## [Exercise instructions]
Pictures aside, reproduce exactly and only the lines from the one containing "Follow us on" through the end of the records.

═════ Given data

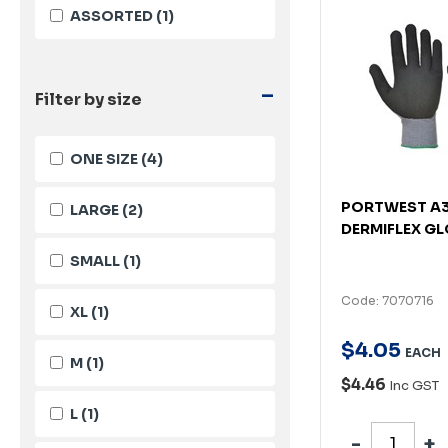
ASSORTED
(1)
-
Filter by size
ONE SIZE
(4)
PORTWEST A
LARGE
(2)
DERMIFLEX GL
SMALL
(1)
Code: 7070716
XL
(1)
$
4
.
05
EACH
M
(1)
$4.46
Inc GST
L
(1)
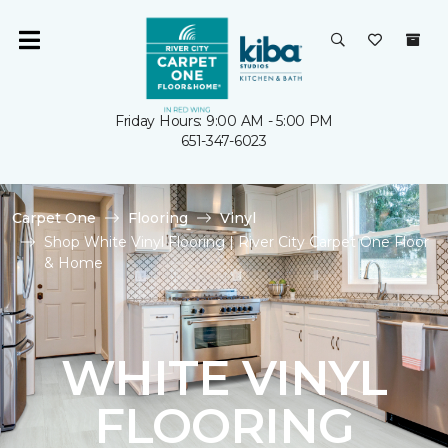
Friday Hours: 9:00 AM - 5:00 PM
651-347-6023
Carpet One
Flooring
Vinyl
Shop White Vinyl Flooring | River City Carpet One Floor
& Home
WHITE VINYL
FLOORING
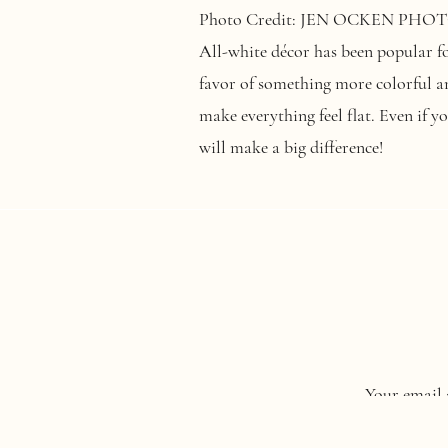
Photo Credit: JEN OCKEN PH
All-white décor has been popular for
favor of something more colorful an
make everything feel flat. Even if y
will make a big difference!
Photo credit:
Lizzie Burger Photog
Sustainability is becoming increasi
Your email 
options when planning their big da
(think rentals
). It could also mean 
Comment
*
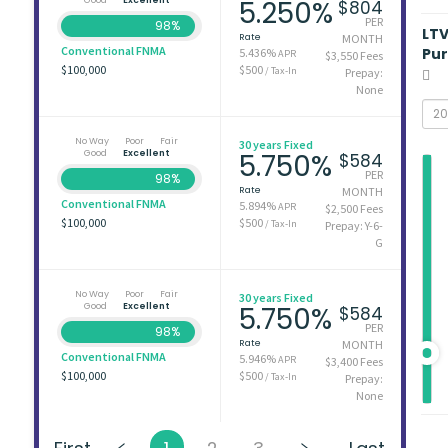
5.250%
$804
PER
98%
LT
Rate
MONTH
Conventional FNMA
Pu
5.436%
APR
$3,550 Fees
$100,000
$500
/ Tax-In
Prepay:
None
No Way
Poor
Fair
30 years Fixed
Good
Excellent
5.750%
$584
PER
98%
Rate
MONTH
Conventional FNMA
5.894%
APR
$2,500 Fees
$100,000
$500
/ Tax-In
Prepay: Y-6-
G
No Way
Poor
Fair
30 years Fixed
Good
Excellent
5.750%
$584
PER
98%
Rate
MONTH
Conventional FNMA
5.946%
APR
$3,400 Fees
$100,000
$500
/ Tax-In
Prepay:
None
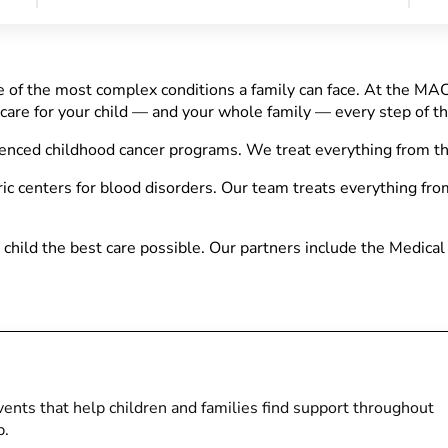
 of the most complex conditions a family can face. At the MA
 care for your child — and your whole family — every step of t
ienced childhood cancer programs. We treat everything from t
ic centers for blood disorders. Our team treats everything fro
child the best care possible. Our partners include the Medical
ents that help children and families find support throughout
p.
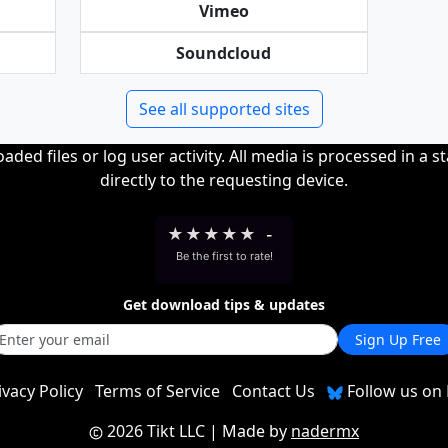
Vimeo
Soundcloud
See all supported sites
ded files or log user activity. All media is processed in a s
directly to the requesting device.
★
★
★
★
★
-
Be the first to rate!
Get download tips & updates
Sign Up Free
ivacy Policy
Terms of Service
Contact Us
Follow us on 
2026 Tikt LLC
| Made by
nadermx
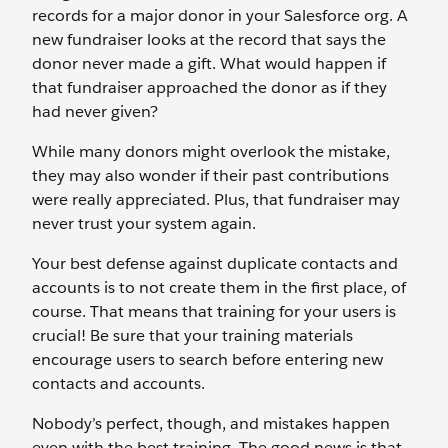
records for a major donor in your Salesforce org. A
new fundraiser looks at the record that says the
donor never made a gift. What would happen if
that fundraiser approached the donor as if they
had never given?
While many donors might overlook the mistake,
they may also wonder if their past contributions
were really appreciated. Plus, that fundraiser may
never trust your system again.
Your best defense against duplicate contacts and
accounts is to not create them in the first place, of
course. That means that training for your users is
crucial! Be sure that your training materials
encourage users to search before entering new
contacts and accounts.
Nobody’s perfect, though, and mistakes happen
even with the best training. The good news is that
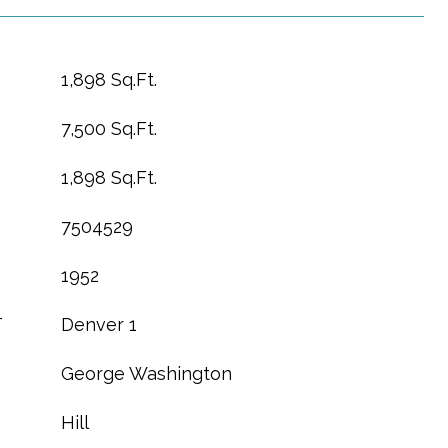
1,898 Sq.Ft.
7,500 Sq.Ft.
1,898 Sq.Ft.
7504529
1952
T
Denver 1
George Washington
Hill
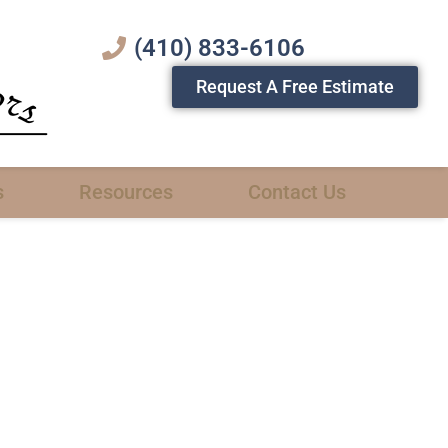
(410) 833-6106
Request A Free Estimate
s
Resources
Contact Us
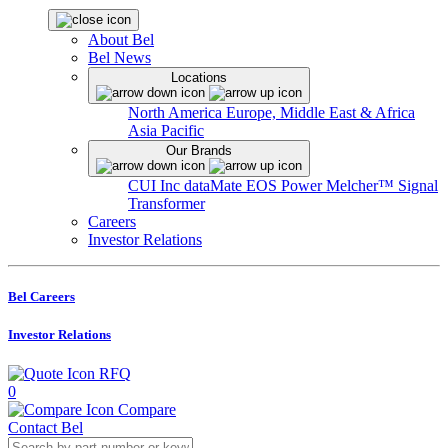
About Bel
Bel News
Locations
North America
Europe, Middle East & Africa
Asia Pacific
Our Brands
CUI Inc
dataMate
EOS Power
Melcher™
Signal
Transformer
Careers
Investor Relations
Bel Careers
Investor Relations
RFQ
0
Compare
Contact Bel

══════════

## [Task result]
Follow us on 
2026 Tikt LLC
| Made by
nadermx
records for a major donor in your Salesforce org. A
new fundraiser looks at the record that says the
donor never made a gift. What would happen if
that fundraiser approached the donor as if they
had never given?
While many donors might overlook the mistake,
they may also wonder if their past contributions
were really appreciated. Plus, that fundraiser may
never trust your system again.
Your best defense against duplicate contacts and
accounts is to not create them in the first place, of
course. That means that training for your users is
crucial! Be sure that your training materials
encourage users to search before entering new
contacts and accounts.
Nobody’s perfect, though, and mistakes happen
even with the best training. The good news is that
1,898 Sq.Ft.
7,500 Sq.Ft.
1,898 Sq.Ft.
7504529
1952
T
Denver 1
George Washington
Hill
(410) 833-6106
Request A Free Estimate
s
Resources
Contact Us
About Bel
Bel News
Locations
North America
Europe, Middle East & Africa
Asia Pacific
Our Brands
CUI Inc
dataMate
EOS Power
Melcher™
Signal
Transformer
Careers
Investor Relations
Bel Careers
Investor Relations
RFQ
0
Compare
Contact Bel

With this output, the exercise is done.